Imagem: Paulo JS Ferraz · BY-NC-SA · Openverse

Em espaços vetoriais topológicos, onde há uma topologia compatível com as operações, o foco se volta para os funcionais lineares contínuos. O conjunto desses funcionais forma o espaço dual topológico, que é um subespaço do dual algébrico e é de grande importância em análise funcional.

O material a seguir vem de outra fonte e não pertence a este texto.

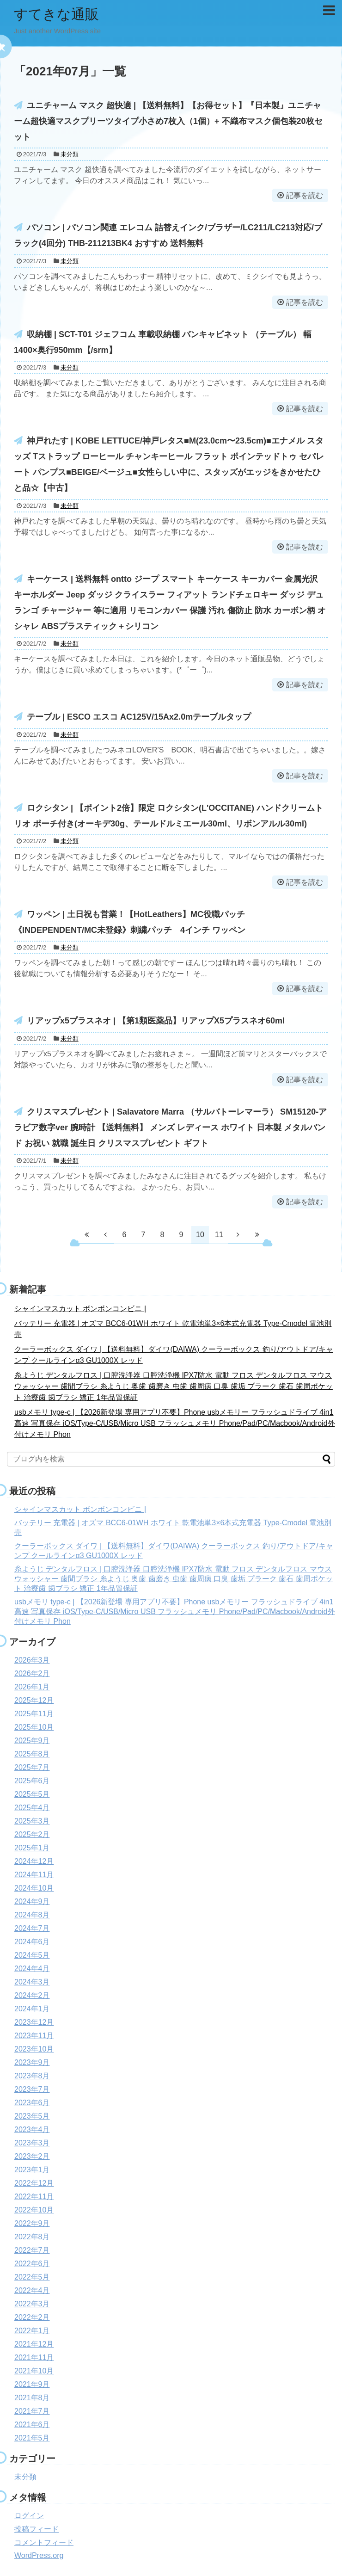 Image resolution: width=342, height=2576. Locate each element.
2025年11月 (34, 1714)
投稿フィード (36, 2529)
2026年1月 (32, 1687)
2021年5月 (32, 2438)
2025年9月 (32, 1740)
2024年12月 (34, 1861)
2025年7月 (32, 1767)
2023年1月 (32, 2170)
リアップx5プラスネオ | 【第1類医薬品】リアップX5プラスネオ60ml (156, 1020)
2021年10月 (34, 2371)
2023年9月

Espaço Dual de um Espaço de Hilbert

Para um espaço de Hilbert H, o teorema da representação de Riesz estabelece uma relação fundamental: um funcional ϕ é linear e contínuo se, e somente se, existe um vetor único z em H tal que ϕ(x) = ⟨x, z⟩ para todo x em H, onde ⟨⋅,⋅⟩ é o produto interno do espaço de Hilbert. Isso significa que o espaço dual topológico de um espaço de Hilbert é isometricamente isomórfico ao próprio espaço de Hilbert, o que simplifica muitas análises.

Duplo Dual Topológico

Para um espaço vetorial normado X, seu duplo dual topológico X** (definido como (X*)*) é o espaço de todos os funcionais lineares contínuos de X* para K. Assim como no caso algébrico, existe um homomorfismo canônico J: X → X** que mapeia cada vetor x de X para um funcional fₓ em X**, onde fₓ(ϕ) = ϕ(x) para qualquer ϕ em X*. Este homomorfismo é sempre linear e injetor. Se J é também sobrejetor (ou seja, X é isomorfo a X**), o espaço X é chamado de reflexivo.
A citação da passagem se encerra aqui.